======== Records to use

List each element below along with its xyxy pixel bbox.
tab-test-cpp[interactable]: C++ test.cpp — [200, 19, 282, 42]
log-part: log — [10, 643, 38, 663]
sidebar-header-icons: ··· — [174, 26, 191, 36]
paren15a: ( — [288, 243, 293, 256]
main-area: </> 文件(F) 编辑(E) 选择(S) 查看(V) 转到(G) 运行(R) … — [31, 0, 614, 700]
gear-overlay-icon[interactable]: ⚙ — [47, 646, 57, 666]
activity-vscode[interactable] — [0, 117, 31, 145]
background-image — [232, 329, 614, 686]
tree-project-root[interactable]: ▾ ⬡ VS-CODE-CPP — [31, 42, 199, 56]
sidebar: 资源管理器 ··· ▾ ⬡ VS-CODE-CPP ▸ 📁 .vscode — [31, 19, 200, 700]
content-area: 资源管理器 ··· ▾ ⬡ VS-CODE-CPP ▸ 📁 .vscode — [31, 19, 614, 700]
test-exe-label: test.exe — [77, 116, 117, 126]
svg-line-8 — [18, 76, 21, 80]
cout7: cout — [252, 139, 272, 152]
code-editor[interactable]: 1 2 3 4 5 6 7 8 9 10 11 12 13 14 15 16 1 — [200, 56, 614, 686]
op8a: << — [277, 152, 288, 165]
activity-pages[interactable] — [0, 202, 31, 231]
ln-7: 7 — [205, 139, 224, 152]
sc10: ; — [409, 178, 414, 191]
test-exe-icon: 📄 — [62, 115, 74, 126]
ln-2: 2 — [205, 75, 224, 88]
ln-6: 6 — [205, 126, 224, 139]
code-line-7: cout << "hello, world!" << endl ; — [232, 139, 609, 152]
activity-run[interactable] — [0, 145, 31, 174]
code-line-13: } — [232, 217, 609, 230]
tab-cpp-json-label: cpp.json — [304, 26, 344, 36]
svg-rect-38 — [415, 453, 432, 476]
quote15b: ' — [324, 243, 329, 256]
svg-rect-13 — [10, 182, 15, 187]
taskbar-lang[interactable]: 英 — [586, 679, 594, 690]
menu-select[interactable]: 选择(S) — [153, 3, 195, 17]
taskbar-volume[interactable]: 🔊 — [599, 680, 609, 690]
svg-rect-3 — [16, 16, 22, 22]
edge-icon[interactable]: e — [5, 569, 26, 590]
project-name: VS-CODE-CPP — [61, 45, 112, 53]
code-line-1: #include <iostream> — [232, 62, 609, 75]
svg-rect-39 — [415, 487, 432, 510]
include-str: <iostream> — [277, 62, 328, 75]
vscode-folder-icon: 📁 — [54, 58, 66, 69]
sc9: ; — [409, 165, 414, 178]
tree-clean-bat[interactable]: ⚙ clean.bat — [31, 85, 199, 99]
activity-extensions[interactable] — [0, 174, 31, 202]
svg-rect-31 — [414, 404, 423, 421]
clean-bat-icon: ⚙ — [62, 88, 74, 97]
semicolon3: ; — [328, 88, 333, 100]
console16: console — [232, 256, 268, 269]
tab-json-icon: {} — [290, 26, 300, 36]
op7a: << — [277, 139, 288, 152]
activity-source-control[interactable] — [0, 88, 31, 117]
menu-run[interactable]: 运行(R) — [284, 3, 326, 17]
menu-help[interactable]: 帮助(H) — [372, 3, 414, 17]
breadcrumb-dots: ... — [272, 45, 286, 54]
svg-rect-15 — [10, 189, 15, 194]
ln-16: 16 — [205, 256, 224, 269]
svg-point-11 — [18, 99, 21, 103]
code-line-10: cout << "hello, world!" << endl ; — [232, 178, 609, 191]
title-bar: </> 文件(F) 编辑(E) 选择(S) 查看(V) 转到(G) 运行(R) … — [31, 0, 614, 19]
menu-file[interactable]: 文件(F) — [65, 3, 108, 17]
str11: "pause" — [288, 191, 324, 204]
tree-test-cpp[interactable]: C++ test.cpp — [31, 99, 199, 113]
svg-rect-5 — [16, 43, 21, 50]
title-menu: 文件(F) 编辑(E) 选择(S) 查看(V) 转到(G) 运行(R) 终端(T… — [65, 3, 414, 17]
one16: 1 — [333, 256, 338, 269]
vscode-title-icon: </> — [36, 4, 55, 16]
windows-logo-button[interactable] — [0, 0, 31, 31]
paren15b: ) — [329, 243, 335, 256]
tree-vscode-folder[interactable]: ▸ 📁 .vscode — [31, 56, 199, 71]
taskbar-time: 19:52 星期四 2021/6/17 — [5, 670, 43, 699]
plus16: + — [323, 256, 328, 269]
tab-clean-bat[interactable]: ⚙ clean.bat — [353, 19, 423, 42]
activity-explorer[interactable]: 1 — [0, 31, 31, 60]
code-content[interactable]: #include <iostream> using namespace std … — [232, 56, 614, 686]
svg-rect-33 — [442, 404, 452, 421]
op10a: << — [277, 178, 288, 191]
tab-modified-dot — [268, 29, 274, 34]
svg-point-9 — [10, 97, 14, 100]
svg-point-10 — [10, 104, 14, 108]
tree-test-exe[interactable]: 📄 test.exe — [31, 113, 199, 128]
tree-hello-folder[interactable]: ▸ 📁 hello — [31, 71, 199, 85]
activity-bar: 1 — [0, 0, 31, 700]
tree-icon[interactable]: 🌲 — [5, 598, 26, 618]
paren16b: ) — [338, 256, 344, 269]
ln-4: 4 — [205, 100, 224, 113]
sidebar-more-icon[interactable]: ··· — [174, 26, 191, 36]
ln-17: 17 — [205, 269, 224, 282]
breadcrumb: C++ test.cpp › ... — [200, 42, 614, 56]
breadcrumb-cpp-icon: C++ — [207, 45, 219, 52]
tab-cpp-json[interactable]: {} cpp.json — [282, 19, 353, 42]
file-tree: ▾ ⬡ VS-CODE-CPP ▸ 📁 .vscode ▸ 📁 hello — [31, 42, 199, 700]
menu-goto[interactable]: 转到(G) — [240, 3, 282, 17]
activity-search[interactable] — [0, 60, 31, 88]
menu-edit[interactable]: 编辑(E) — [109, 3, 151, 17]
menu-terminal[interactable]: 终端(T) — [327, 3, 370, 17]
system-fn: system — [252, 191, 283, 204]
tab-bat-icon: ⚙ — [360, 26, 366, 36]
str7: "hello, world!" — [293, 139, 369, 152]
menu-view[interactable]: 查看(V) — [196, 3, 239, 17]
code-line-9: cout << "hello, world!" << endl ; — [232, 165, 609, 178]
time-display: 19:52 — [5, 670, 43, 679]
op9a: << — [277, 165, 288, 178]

================

Exercise prompt — A complete, exact repeat of the records is the required answer.

Response box —
List each element below along with its xyxy pixel bbox.
tab-test-cpp[interactable]: C++ test.cpp — [200, 19, 282, 42]
log-part: log — [10, 643, 38, 663]
sidebar-header-icons: ··· — [174, 26, 191, 36]
paren15a: ( — [288, 243, 293, 256]
main-area: </> 文件(F) 编辑(E) 选择(S) 查看(V) 转到(G) 运行(R) … — [31, 0, 614, 700]
gear-overlay-icon[interactable]: ⚙ — [47, 646, 57, 666]
activity-vscode[interactable] — [0, 117, 31, 145]
background-image — [232, 329, 614, 686]
tree-project-root[interactable]: ▾ ⬡ VS-CODE-CPP — [31, 42, 199, 56]
sidebar: 资源管理器 ··· ▾ ⬡ VS-CODE-CPP ▸ 📁 .vscode — [31, 19, 200, 700]
content-area: 资源管理器 ··· ▾ ⬡ VS-CODE-CPP ▸ 📁 .vscode — [31, 19, 614, 700]
test-exe-label: test.exe — [77, 116, 117, 126]
svg-line-8 — [18, 76, 21, 80]
cout7: cout — [252, 139, 272, 152]
code-editor[interactable]: 1 2 3 4 5 6 7 8 9 10 11 12 13 14 15 16 1 — [200, 56, 614, 686]
op8a: << — [277, 152, 288, 165]
activity-pages[interactable] — [0, 202, 31, 231]
ln-7: 7 — [205, 139, 224, 152]
sc10: ; — [409, 178, 414, 191]
test-exe-icon: 📄 — [62, 115, 74, 126]
ln-2: 2 — [205, 75, 224, 88]
ln-6: 6 — [205, 126, 224, 139]
code-line-7: cout << "hello, world!" << endl ; — [232, 139, 609, 152]
activity-run[interactable] — [0, 145, 31, 174]
code-line-13: } — [232, 217, 609, 230]
tab-cpp-json-label: cpp.json — [304, 26, 344, 36]
svg-rect-38 — [415, 453, 432, 476]
quote15b: ' — [324, 243, 329, 256]
svg-rect-13 — [10, 182, 15, 187]
taskbar-lang[interactable]: 英 — [586, 679, 594, 690]
menu-select[interactable]: 选择(S) — [153, 3, 195, 17]
taskbar-volume[interactable]: 🔊 — [599, 680, 609, 690]
svg-rect-3 — [16, 16, 22, 22]
edge-icon[interactable]: e — [5, 569, 26, 590]
project-name: VS-CODE-CPP — [61, 45, 112, 53]
code-line-1: #include <iostream> — [232, 62, 609, 75]
svg-rect-39 — [415, 487, 432, 510]
include-str: <iostream> — [277, 62, 328, 75]
vscode-folder-icon: 📁 — [54, 58, 66, 69]
sc9: ; — [409, 165, 414, 178]
tree-clean-bat[interactable]: ⚙ clean.bat — [31, 85, 199, 99]
activity-extensions[interactable] — [0, 174, 31, 202]
svg-rect-31 — [414, 404, 423, 421]
clean-bat-icon: ⚙ — [62, 88, 74, 97]
semicolon3: ; — [328, 88, 333, 100]
console16: console — [232, 256, 268, 269]
tab-json-icon: {} — [290, 26, 300, 36]
op7a: << — [277, 139, 288, 152]
activity-source-control[interactable] — [0, 88, 31, 117]
menu-run[interactable]: 运行(R) — [284, 3, 326, 17]
menu-help[interactable]: 帮助(H) — [372, 3, 414, 17]
breadcrumb-dots: ... — [272, 45, 286, 54]
svg-rect-15 — [10, 189, 15, 194]
ln-16: 16 — [205, 256, 224, 269]
svg-point-11 — [18, 99, 21, 103]
code-line-10: cout << "hello, world!" << endl ; — [232, 178, 609, 191]
title-bar: </> 文件(F) 编辑(E) 选择(S) 查看(V) 转到(G) 运行(R) … — [31, 0, 614, 19]
menu-file[interactable]: 文件(F) — [65, 3, 108, 17]
str11: "pause" — [288, 191, 324, 204]
tree-test-cpp[interactable]: C++ test.cpp — [31, 99, 199, 113]
svg-rect-5 — [16, 43, 21, 50]
title-menu: 文件(F) 编辑(E) 选择(S) 查看(V) 转到(G) 运行(R) 终端(T… — [65, 3, 414, 17]
one16: 1 — [333, 256, 338, 269]
vscode-title-icon: </> — [36, 4, 55, 16]
windows-logo-button[interactable] — [0, 0, 31, 31]
paren15b: ) — [329, 243, 335, 256]
tree-vscode-folder[interactable]: ▸ 📁 .vscode — [31, 56, 199, 71]
taskbar-time: 19:52 星期四 2021/6/17 — [5, 670, 43, 699]
plus16: + — [323, 256, 328, 269]
tab-clean-bat[interactable]: ⚙ clean.bat — [353, 19, 423, 42]
activity-explorer[interactable]: 1 — [0, 31, 31, 60]
code-content[interactable]: #include <iostream> using namespace std … — [232, 56, 614, 686]
svg-rect-33 — [442, 404, 452, 421]
op10a: << — [277, 178, 288, 191]
tab-modified-dot — [268, 29, 274, 34]
svg-point-9 — [10, 97, 14, 100]
svg-point-10 — [10, 104, 14, 108]
tree-test-exe[interactable]: 📄 test.exe — [31, 113, 199, 128]
tree-hello-folder[interactable]: ▸ 📁 hello — [31, 71, 199, 85]
activity-bar: 1 — [0, 0, 31, 700]
tree-icon[interactable]: 🌲 — [5, 598, 26, 618]
paren16b: ) — [338, 256, 344, 269]
ln-4: 4 — [205, 100, 224, 113]
sidebar-more-icon[interactable]: ··· — [174, 26, 191, 36]
ln-17: 17 — [205, 269, 224, 282]
breadcrumb: C++ test.cpp › ... — [200, 42, 614, 56]
breadcrumb-cpp-icon: C++ — [207, 45, 219, 52]
tab-cpp-json[interactable]: {} cpp.json — [282, 19, 353, 42]
file-tree: ▾ ⬡ VS-CODE-CPP ▸ 📁 .vscode ▸ 📁 hello — [31, 42, 199, 700]
menu-goto[interactable]: 转到(G) — [240, 3, 282, 17]
activity-search[interactable] — [0, 60, 31, 88]
menu-edit[interactable]: 编辑(E) — [109, 3, 151, 17]
menu-terminal[interactable]: 终端(T) — [327, 3, 370, 17]
system-fn: system — [252, 191, 283, 204]
tab-bat-icon: ⚙ — [360, 26, 366, 36]
str7: "hello, world!" — [293, 139, 369, 152]
menu-view[interactable]: 查看(V) — [196, 3, 239, 17]
code-line-9: cout << "hello, world!" << endl ; — [232, 165, 609, 178]
time-display: 19:52 — [5, 670, 43, 679]
op9a: << — [277, 165, 288, 178]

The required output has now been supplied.